House Republicans would have been better off passing a blank bill than the rancid stack of used toilet paper that squeaked by, 217-213, on Thursday.

All we really know about this bill for sure is that it would strip insurance entirely from tens of millions of Americans; endanger minimum health benefits previously guaranteed; slash Medicaid for the poorest and sickest in our country; create a $138 billion slush fund for state health programs; and give healthy tax cuts to the investor class.

For the most part, we don’t know how much the winners would get and how much the losers would forfeit because House leaders and the White House — after failing to pass the bill twice before — were too chicken to wait for the numbers from the Congressional Budget Office.

So, 217 members of the party that caterwauled about “reading the bill” during the year-plus process that yielded Obamacare happily rushed to the House floor to vote for something they can’t possibly fully explain to their constituents.

Rep. Chris Collins, R-N.Y., helpfully acknowledged in an interview on CNN that he didn’t read the bill. Trust me, not only was he hardly alone, but that’s true for the vast majority of lawmakers of both parties on pretty much every bill that hits the floor. Sure, they’ll read something short, but they didn’t get in this line of work to, well, work.

What’s shocking, but unsurprising, is that members don’t seem to care what the major provisions actually do — and, to the extent that they do, it’s usually about a narrow piece of the bill that affects only their district, state or ideological base.

The good news is that this bill, smelling the part, was greeted in the Senate like the aforementioned stack of used toilet paper that it is. It was dead before it arrived at the doorstep of Senate Majority Leader Mitch McConnell’s office. And, of course, that’s really the point. House Republicans just needed to pass something — anything — so they didn’t look quite so incompetent at executing on the one campaign promise that has animated their last four election drives.

Since they know the best-case policy scenario now is that they get a chance to swallow whole whatever the Senate can pass, it made absolutely zero sense for them to use the power of a populist election mandate to try to re-rig the system in favor of the wealthiest Americans at the expense of health care money and coverage for everyone else. On a political level, though, they might just be OK with parking the bill in the Senate and telling constituents that they did, in fact, vote to repeal and replace Obamacare. That way, they can say they did their part and were frustrated by Democratic intransigence in the Senate.

At some point, voters will figure out that their policies don’t match their populist rhetoric. The longer they can keep that a secret, the better they’ll do at the polls in 2018 and beyond. That’s why they would have been better off writing a bill that said something to the effect of “Be it enacted, whatever the Senate passes — LMFAO.”

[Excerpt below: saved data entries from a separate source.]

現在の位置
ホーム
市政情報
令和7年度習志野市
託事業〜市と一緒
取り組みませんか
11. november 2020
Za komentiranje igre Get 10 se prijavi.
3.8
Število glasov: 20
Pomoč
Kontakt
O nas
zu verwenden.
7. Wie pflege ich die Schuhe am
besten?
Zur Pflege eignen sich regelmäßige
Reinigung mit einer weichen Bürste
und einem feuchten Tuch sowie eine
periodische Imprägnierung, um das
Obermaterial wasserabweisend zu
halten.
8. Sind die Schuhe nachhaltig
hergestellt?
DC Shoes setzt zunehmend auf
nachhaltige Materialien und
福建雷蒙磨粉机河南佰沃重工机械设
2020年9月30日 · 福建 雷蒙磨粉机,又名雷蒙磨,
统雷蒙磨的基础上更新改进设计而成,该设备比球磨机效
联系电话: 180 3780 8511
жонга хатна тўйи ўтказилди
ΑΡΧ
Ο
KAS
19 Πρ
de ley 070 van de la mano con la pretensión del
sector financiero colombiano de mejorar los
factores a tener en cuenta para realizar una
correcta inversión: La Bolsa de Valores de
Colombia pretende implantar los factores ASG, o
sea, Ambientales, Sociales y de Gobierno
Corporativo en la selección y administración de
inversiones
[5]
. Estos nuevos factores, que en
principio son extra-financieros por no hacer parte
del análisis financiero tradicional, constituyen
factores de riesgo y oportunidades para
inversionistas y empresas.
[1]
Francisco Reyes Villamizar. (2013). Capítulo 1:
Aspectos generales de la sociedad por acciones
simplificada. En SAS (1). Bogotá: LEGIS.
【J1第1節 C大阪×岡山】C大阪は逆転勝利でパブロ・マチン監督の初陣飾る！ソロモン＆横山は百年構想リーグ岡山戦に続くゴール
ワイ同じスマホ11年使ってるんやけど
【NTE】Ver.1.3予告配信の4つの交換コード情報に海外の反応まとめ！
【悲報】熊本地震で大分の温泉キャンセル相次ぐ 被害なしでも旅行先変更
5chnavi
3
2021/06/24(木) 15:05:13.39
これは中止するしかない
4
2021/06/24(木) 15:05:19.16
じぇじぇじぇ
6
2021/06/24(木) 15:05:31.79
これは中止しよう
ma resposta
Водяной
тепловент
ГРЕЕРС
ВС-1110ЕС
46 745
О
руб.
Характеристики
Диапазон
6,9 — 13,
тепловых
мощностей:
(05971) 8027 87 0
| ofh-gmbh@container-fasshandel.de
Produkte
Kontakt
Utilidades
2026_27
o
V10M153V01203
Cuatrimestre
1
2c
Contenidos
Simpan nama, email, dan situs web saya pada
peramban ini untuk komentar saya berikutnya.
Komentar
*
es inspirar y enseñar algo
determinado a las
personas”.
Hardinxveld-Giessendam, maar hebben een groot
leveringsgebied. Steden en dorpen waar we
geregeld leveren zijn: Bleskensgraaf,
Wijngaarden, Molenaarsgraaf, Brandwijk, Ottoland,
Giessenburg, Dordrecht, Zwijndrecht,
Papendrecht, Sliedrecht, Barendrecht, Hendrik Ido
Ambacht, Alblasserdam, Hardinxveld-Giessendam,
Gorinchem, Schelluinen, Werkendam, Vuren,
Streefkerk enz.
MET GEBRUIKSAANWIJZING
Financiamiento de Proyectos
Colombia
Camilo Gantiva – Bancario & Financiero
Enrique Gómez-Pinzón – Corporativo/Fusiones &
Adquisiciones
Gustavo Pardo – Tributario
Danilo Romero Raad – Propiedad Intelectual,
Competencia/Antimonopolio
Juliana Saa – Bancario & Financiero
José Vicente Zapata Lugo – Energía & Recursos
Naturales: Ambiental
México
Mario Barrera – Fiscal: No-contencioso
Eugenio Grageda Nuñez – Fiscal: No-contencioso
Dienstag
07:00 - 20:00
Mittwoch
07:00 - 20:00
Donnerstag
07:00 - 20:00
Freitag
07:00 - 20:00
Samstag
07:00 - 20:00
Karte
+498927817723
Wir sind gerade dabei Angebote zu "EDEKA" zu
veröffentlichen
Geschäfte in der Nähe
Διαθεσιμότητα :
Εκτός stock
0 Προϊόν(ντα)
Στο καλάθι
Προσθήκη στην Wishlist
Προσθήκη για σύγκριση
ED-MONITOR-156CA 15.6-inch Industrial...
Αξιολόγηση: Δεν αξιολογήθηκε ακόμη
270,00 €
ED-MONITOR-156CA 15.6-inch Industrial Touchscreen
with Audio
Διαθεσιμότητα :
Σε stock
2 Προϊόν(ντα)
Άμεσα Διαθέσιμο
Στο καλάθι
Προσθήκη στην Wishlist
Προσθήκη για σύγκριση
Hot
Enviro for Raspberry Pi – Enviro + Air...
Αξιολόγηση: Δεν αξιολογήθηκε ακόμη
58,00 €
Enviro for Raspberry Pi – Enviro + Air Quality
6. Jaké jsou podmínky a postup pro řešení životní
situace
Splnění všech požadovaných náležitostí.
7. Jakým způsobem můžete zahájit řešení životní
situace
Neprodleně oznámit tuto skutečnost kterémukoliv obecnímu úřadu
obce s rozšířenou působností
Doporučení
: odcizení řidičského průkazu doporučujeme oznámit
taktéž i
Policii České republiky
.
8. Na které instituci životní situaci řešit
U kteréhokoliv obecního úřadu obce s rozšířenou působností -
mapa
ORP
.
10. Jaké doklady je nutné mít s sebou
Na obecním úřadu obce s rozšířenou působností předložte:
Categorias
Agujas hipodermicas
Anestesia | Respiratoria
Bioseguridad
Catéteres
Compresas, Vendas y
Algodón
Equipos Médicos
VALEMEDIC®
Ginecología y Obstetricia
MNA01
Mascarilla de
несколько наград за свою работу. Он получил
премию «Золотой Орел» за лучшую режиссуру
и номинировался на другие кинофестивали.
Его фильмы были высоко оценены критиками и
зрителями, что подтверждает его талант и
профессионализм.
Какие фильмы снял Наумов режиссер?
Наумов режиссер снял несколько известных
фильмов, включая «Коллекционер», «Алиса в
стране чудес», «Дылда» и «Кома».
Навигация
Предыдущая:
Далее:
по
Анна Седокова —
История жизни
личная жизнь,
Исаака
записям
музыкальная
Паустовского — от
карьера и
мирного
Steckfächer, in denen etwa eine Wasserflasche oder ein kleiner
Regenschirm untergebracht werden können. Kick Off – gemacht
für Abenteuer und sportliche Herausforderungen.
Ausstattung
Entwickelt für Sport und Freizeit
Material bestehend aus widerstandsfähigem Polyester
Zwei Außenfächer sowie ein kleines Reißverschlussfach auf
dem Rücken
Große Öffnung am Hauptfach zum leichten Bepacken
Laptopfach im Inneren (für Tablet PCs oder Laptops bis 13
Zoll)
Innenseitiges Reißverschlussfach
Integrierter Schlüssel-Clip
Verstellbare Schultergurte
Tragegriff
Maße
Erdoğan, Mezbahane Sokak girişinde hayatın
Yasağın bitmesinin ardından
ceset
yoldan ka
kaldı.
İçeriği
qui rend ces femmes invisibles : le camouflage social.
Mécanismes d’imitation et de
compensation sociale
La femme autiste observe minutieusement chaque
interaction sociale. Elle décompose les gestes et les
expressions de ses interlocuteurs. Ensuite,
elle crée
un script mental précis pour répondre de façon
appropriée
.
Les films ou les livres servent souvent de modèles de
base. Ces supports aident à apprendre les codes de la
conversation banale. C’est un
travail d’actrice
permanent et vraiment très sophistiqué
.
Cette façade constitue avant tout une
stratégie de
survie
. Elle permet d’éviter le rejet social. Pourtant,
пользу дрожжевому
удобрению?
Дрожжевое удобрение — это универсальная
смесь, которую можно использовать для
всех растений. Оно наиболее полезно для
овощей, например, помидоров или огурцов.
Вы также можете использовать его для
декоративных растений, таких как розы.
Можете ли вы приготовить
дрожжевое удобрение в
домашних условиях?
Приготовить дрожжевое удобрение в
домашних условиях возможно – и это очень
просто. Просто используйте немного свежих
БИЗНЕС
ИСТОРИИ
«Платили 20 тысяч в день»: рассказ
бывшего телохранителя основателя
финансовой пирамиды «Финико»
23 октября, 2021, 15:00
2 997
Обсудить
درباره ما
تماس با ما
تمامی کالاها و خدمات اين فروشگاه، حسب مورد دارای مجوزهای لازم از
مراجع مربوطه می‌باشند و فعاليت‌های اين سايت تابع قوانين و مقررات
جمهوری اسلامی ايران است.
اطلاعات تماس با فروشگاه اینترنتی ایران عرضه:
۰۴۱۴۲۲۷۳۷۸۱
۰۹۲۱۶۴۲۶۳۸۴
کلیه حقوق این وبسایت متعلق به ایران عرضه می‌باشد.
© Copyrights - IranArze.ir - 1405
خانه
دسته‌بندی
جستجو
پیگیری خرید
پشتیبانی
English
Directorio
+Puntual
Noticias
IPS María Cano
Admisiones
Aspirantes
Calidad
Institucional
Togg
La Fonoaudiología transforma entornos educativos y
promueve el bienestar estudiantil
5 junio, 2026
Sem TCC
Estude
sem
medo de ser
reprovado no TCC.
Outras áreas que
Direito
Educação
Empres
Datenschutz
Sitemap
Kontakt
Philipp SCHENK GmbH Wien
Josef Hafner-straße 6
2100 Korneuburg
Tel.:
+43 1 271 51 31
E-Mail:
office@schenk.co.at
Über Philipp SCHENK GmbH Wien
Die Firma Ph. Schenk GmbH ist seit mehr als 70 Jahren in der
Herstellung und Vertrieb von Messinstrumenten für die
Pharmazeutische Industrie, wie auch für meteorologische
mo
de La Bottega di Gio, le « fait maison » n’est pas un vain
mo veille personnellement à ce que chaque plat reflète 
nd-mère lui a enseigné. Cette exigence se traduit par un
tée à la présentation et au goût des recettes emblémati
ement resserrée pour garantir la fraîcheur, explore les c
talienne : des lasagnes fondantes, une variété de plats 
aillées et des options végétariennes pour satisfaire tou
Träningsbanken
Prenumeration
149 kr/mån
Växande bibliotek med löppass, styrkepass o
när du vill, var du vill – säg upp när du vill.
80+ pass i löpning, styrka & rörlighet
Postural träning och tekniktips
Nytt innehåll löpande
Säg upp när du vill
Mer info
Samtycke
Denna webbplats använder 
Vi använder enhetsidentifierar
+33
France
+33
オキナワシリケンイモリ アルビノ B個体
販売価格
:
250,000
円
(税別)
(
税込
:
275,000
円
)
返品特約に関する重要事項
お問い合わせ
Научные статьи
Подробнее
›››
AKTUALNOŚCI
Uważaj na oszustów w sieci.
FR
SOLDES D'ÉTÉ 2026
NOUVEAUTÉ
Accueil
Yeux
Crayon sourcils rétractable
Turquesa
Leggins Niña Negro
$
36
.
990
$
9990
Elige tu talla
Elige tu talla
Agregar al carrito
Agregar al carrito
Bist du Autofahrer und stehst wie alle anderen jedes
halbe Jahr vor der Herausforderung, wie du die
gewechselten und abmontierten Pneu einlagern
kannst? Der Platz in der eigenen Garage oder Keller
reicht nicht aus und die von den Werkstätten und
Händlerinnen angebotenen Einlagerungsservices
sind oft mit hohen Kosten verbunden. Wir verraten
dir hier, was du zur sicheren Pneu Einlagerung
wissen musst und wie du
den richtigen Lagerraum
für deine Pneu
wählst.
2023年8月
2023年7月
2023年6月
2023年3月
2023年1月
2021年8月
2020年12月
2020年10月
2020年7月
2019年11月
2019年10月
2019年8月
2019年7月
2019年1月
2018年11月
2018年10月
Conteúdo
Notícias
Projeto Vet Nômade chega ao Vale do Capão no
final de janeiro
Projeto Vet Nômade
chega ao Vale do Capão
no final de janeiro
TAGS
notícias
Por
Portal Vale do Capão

Instead, all but 21 of the Republicans (including the one who was absent) have now provided all kinds of fodder for political ads. A Democratic opponent can hit them for leaving constituents vulnerable to a loss of basic benefits, for sending their district’s tax dollars to Wall Street tycoons, or, perhaps, just failing to make any improvement at all to Obamacare if the bill never becomes law.

The irony, of course, is that they’ll all have to defend it whether or not they voted for it. The midterm elections will be nationalized. The one silver lining for some of these incumbents is that it would have taken a switch in two votes to defeat the bill, so not everyone who approved it can be labeled the deciding vote. If Democrats are smart, they’ll pair lawmakers from the same state or media market who voted for it and say they were the deciding votes.

This bill was legislative and political malpractice of the highest order, and members of the House Republican Conference should be furious with their leaders for exposing them so badly. The House GOP needed a vehicle. Inexplicably, they decided to clamber onto a sitting duck.

Roll Call columnist Jonathan Allen is a co-author of “Shattered: Inside Hillary Clinton’s Doomed Campaign” and has covered Congress, the White House and elections over the past 16 years.